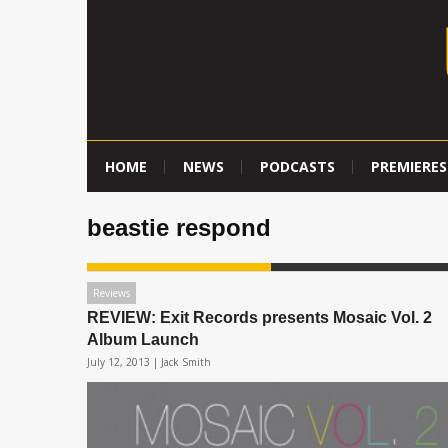
HOME
NEWS
PODCASTS
PREMIERES
beastie respond
Reviews
REVIEW: Exit Records presents Mosaic Vol. 2
Album Launch
July 12, 2013 |
Jack Smith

==============================

* **Assignment**
Print the records exactly, every one. Leave out the pictures.

* **Response area**
HOME
NEWS
PODCASTS
PREMIERES
beastie respond
Reviews
REVIEW: Exit Records presents Mosaic Vol. 2
Album Launch
July 12, 2013 |
Jack Smith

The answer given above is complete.